WORK TO COMPLETE —
Look through the listing below and write out exactly the lines from the line with "You are a GUI" to the line with "This screenshot has", both included, and no others.

RECORDS TO USE —

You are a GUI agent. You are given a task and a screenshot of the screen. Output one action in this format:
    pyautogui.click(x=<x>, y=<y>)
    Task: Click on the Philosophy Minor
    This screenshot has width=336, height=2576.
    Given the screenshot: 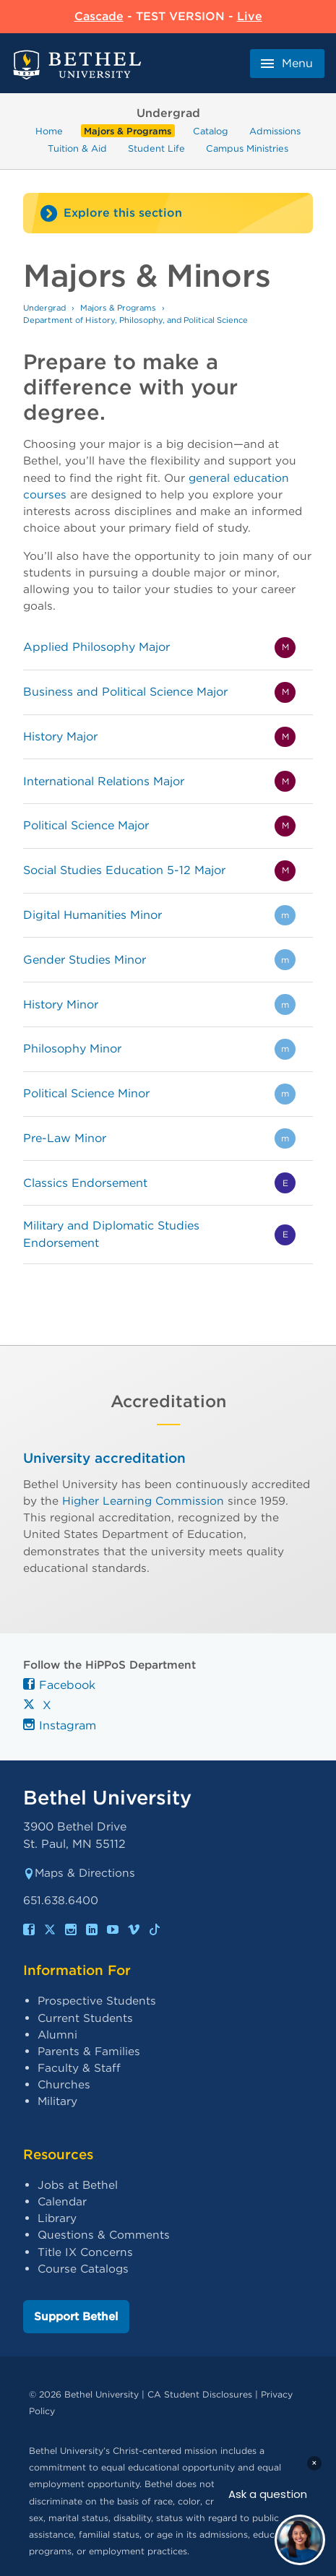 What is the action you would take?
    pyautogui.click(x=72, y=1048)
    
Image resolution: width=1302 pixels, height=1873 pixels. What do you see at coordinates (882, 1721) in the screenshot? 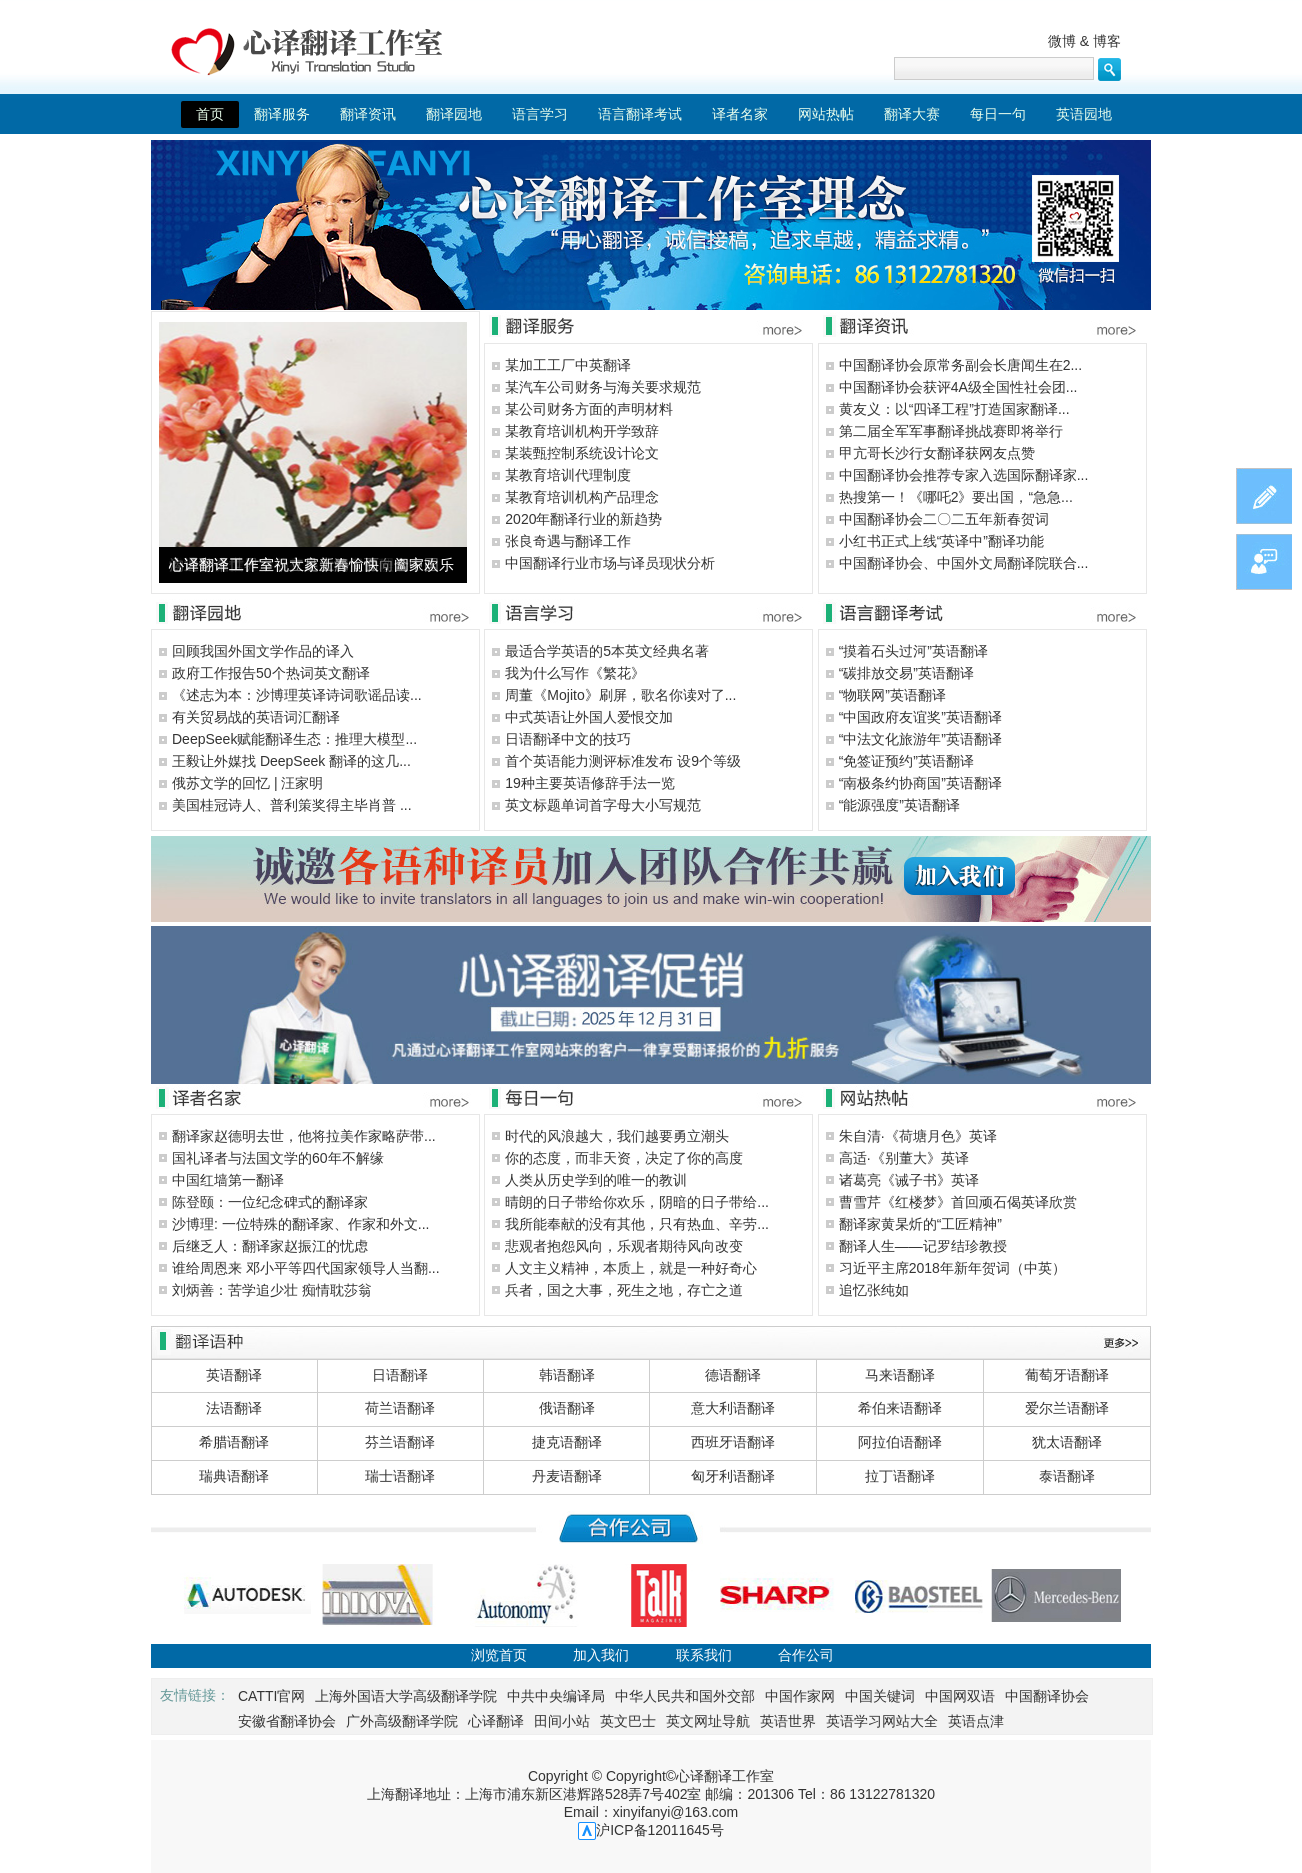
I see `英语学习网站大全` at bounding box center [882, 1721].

==

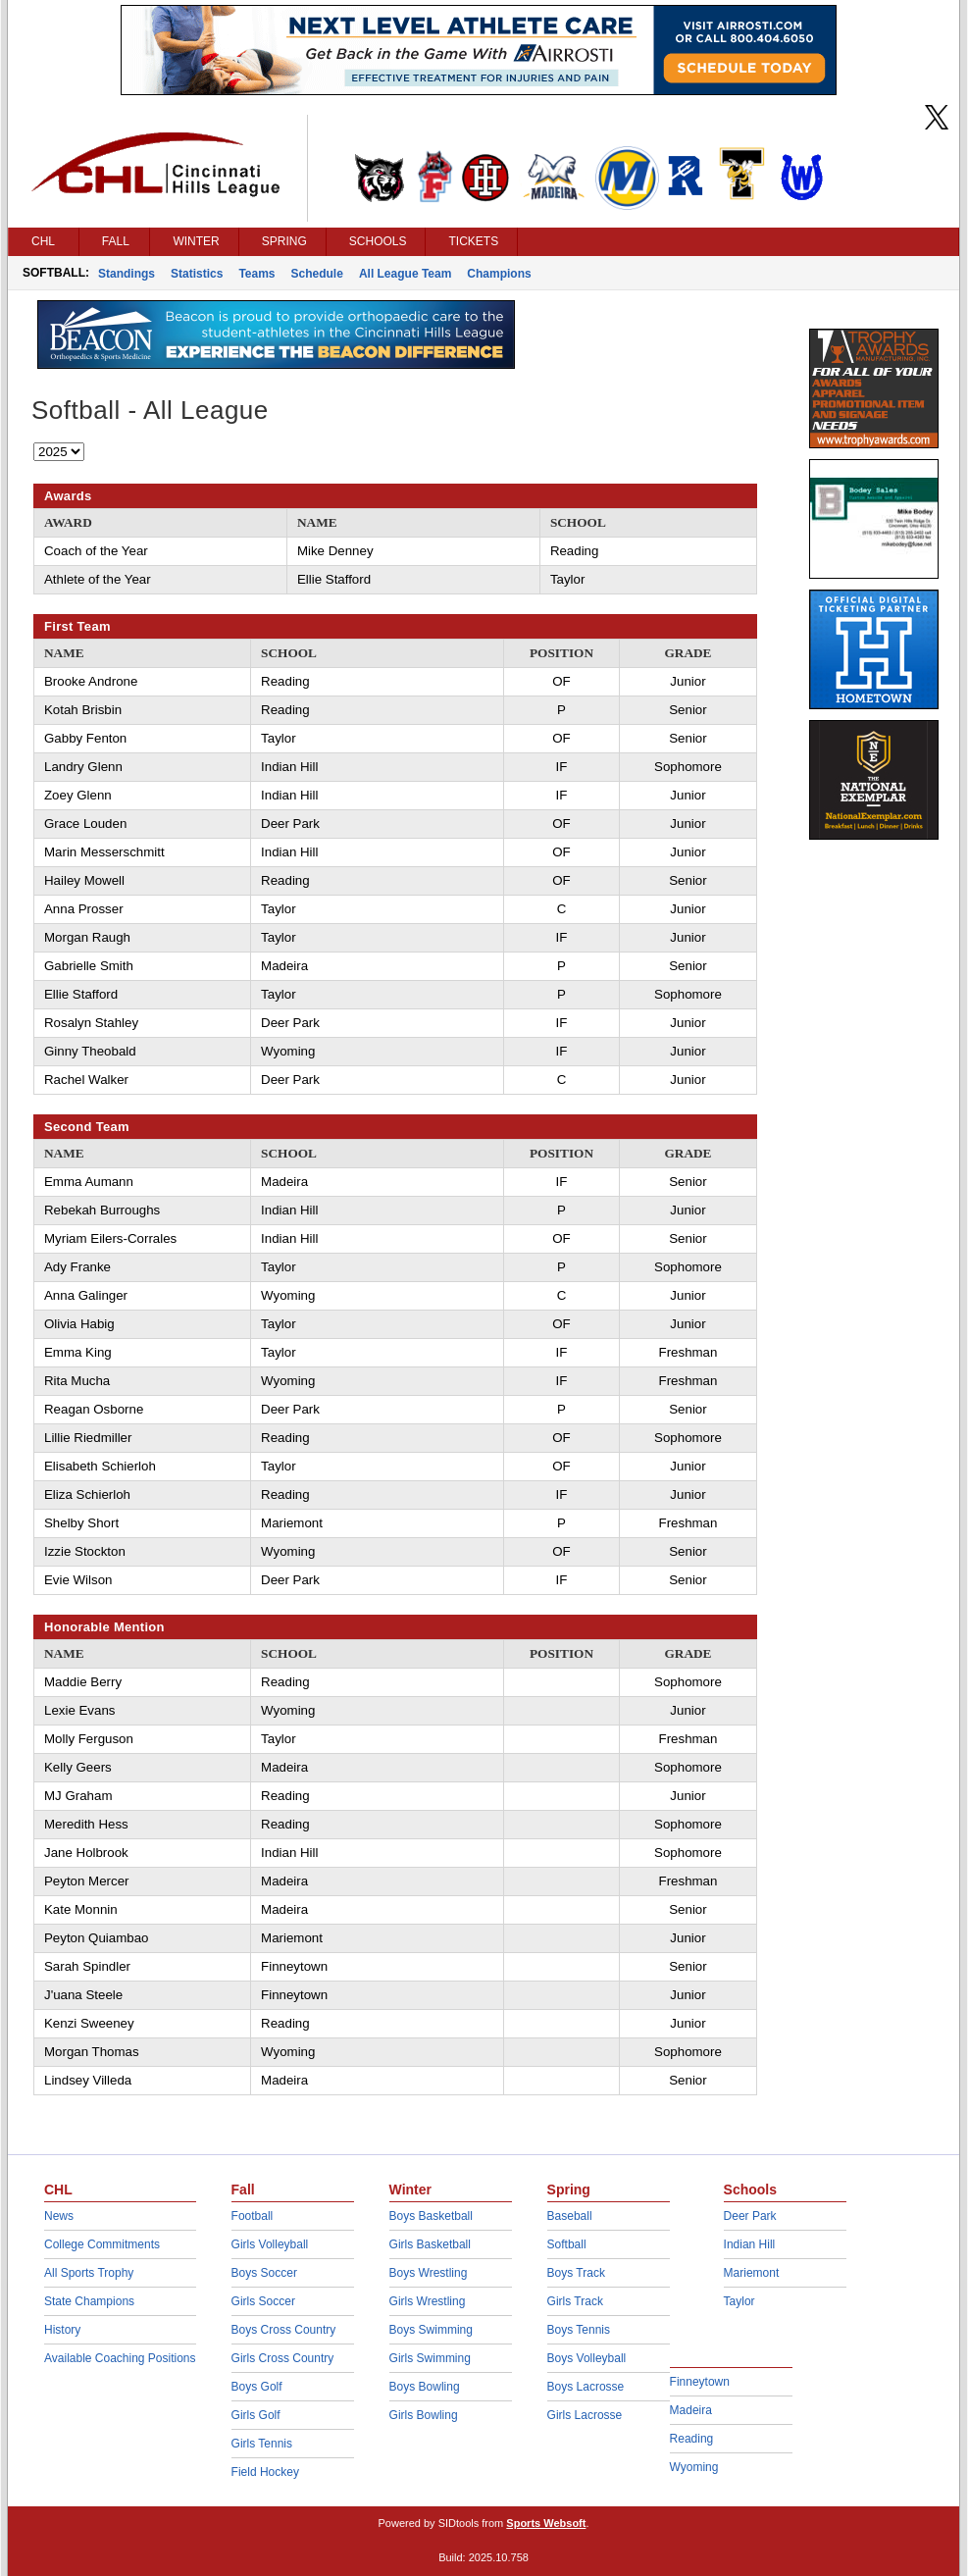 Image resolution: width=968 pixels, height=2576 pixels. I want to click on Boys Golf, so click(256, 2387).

--

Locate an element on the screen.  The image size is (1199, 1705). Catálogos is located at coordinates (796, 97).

SOLVED PROBLEM —
You are a GUI agent. You are given a task and a screenshot of the screen. Output one action in this format:
    pyautogui.click(x=<x>, y=<y>)
    Task: Click on the Philosophy Minor
    This screenshot has width=336, height=2576.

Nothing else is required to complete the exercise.